D’ailleurs, Cheikh Tidiane Dièye, dans sa contribution, estime que ‘’la fausseté de ce chiffre est tellement flagrante’’. Il ajoute que c’est ‘’l’obsession du bilan qui a pris le dessus sur le raisonnable’’. M. Dièye rappelle que, récemment, en octobre 2015, l’Agence nationale de la statistique et de la démographie (Ansd) a fixé le taux de croissance à 5,4%. Pourtant dans ses calculs, dit-il, l’Ansd avait ‘’pris en compte l’amélioration de la production dans le sous-secteur agricole, entre autres. La Banque mondiale, le 16 novembre 2015, a fixé un taux de 5%. Il en est de même pour le Fonds monétaire international qui a avancé le même taux’’.
Le syndrome de 2013
Toutefois, ce n’est pas la première fois qu’on assiste à une polémique sur le taux de croissance. En 2013, le débat avait opposé le ministère de l’Economie et des Finances avec le même Amadou Ba et l’Agence nationale de la statistique et de la démographie. Cette dernière avait avancé un taux de croissance de 2,6% sur cette période. Le ministre Amadou Ba avait lui annoncé une croissance de 3,5%. Ce débat avait duré, avant d’être vidé. Selon le professeur Moustapha Kassé, si les statistiques de l’Institut national de la statistique et des études économiques (l’Insee), en France, sont crédibles, c’est parce que ce dernier est indépendant du pouvoir politique. Or, dit-il, pour le cas du Sénégal, l’Ansd et de la Dpee sont dépendantes du ministère des Finances.
En outre, si on regarde l’évolution du Produit intérieur brut du Sénégal, entre 2001 et maintenant, c’est seulement en 2003 que le Sénégal a affiché un taux de croissance de plus de 6%. 6,7% plus exactement.
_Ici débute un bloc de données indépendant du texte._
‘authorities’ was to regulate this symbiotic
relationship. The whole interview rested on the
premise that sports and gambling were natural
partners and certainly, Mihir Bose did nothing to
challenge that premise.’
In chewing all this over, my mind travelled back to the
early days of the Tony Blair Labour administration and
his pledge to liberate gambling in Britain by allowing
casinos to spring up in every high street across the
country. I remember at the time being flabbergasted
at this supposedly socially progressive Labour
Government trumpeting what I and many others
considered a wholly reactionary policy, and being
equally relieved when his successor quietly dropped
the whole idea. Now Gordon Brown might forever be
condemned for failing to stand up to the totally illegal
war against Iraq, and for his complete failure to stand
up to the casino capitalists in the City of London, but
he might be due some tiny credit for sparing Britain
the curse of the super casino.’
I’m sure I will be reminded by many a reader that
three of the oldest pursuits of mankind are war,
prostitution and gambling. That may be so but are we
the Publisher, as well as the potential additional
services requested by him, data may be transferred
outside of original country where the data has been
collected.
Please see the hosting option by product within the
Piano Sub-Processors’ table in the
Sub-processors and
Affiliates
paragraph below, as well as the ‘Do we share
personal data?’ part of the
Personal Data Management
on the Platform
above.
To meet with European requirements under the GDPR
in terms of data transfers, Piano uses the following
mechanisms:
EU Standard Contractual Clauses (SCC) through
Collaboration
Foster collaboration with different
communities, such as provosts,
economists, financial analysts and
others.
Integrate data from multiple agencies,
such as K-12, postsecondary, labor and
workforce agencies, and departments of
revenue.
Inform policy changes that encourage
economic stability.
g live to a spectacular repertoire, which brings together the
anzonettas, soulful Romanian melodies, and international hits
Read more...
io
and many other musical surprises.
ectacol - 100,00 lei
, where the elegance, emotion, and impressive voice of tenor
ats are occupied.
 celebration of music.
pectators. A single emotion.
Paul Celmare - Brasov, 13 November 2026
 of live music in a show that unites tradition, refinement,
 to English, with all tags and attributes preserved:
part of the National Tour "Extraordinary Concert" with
L’année suivante, le taux était à 5,9%. Ensuite, la courbe a été descendante jusqu’à atteindre 1,8%, en 2011. Elle est ensuite repartie à la hausse pour atteindre 4,7% en 2014. Toutefois, le Professeur Sané muance pour dire que le Sénégal peut atteindre un taux de croissance de 6,4%. Mais, cela ‘’ne peut pas se faire sur un laps de temps’’. Pour atteindre cet objectif, il invite autorités à ‘’améliorer les réformes, remettre sur pied l’industrie sénégalaise et le tourisme’’. Il s’y ajoute la ‘’réduction du coût de l’électricité’’ et le ‘’remboursement de la dette intérieure’’. ‘’Tout cela constitue des éléments d’appréciation qui devront permettre, par la suite, à l’économie sénégalaise de pouvoir bénéficier d’un environnement favorable sur lequel les entreprises pourront s’appuyer’’, renseigne le professeur à la Faseg.